Il complice scappa e non verrà mai trovato mentre il giovane, ancora col passamontagna sul viso, riesce a correre per 100 metri, fino ad arrivare in corso Susa ed accasciarsi. Asnaghi e Serra finiscono alle Molinette e se la caveranno con una brutta ferita e un brutto spavento, mentre per Roberto Pautasso, 21 anni, un passamontagna e una pistola, non c’è niente da fare.
Probabilmente era lì col complice per un’azione dimostrativa, di sabotaggio, anche perché sulla 500 su cui arrivano i due non viene trovato né esplosivo né strumenti particolari. Forse l’obiettivo era sottrarre la pistola al guardiano.

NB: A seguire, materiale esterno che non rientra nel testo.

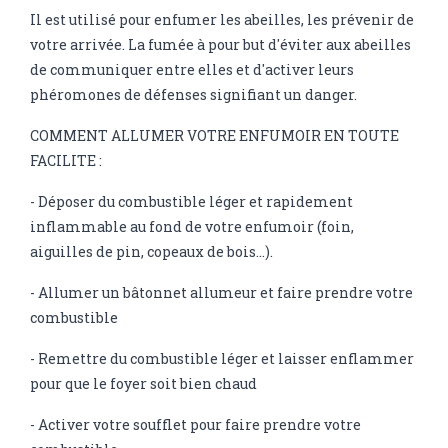
Il est utilisé pour enfumer les abeilles, les prévenir de
votre arrivée. La fumée à pour but d'éviter aux abeilles
de communiquer entre elles et d'activer leurs
phéromones de défenses signifiant un danger.
COMMENT ALLUMER VOTRE ENFUMOIR EN TOUTE
FACILITE :
- Déposer du combustible léger et rapidement
inflammable au fond de votre enfumoir (foin,
aiguilles de pin, copeaux de bois...).
- Allumer un bâtonnet allumeur et faire prendre votre
combustible
- Remettre du combustible léger et laisser enflammer
pour que le foyer soit bien chaud
- Activer votre soufflet pour faire prendre votre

La polizia lo bollerà come appartenente a Prima Linea anche se, alla data della sua morte, l’unica “azione” eversiva a suo carico si scoprirà essere quella di aver affisso manifesti inneggianti a due latitanti proprio della stessa organizzazione.
Era certamente un militante dei collettivi dell’autonomia, al cui funerale, a Condove, partecipano 700 persone. “Berto non è un terrorista” si legge su manifesti sparsi in tutta la valle e che invitano a partecipare alla funzione.
Forse non era un terrorista. Forse a 21 anni, in altri tempi, non si sarebbe trovato con una pistola in mano e un passamontagna sul viso.
Tanti “forse” in un periodo in cui a farsi domande e a porsi dubbi erano rimasti in pochissimi.